### YOUR TASK
In the records below, please retype word for word every line from the one containing "Como Funciona" through the final one, both included, and nothing else.

[Page-level text extractions]
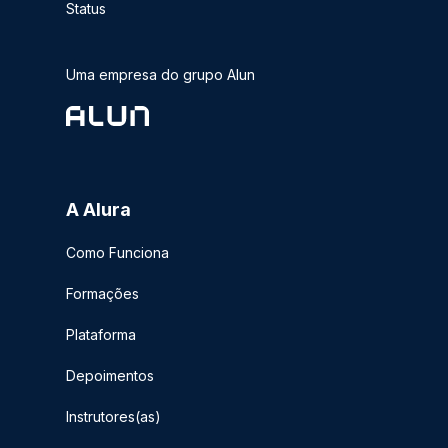
Status
Uma empresa do grupo Alun
A Alura
Como Funciona
Formações
Plataforma
Depoimentos
Instrutores(as)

### RESPONSE TO THE EXERCISE
Como Funciona
Formações
Plataforma
Depoimentos
Instrutores(as)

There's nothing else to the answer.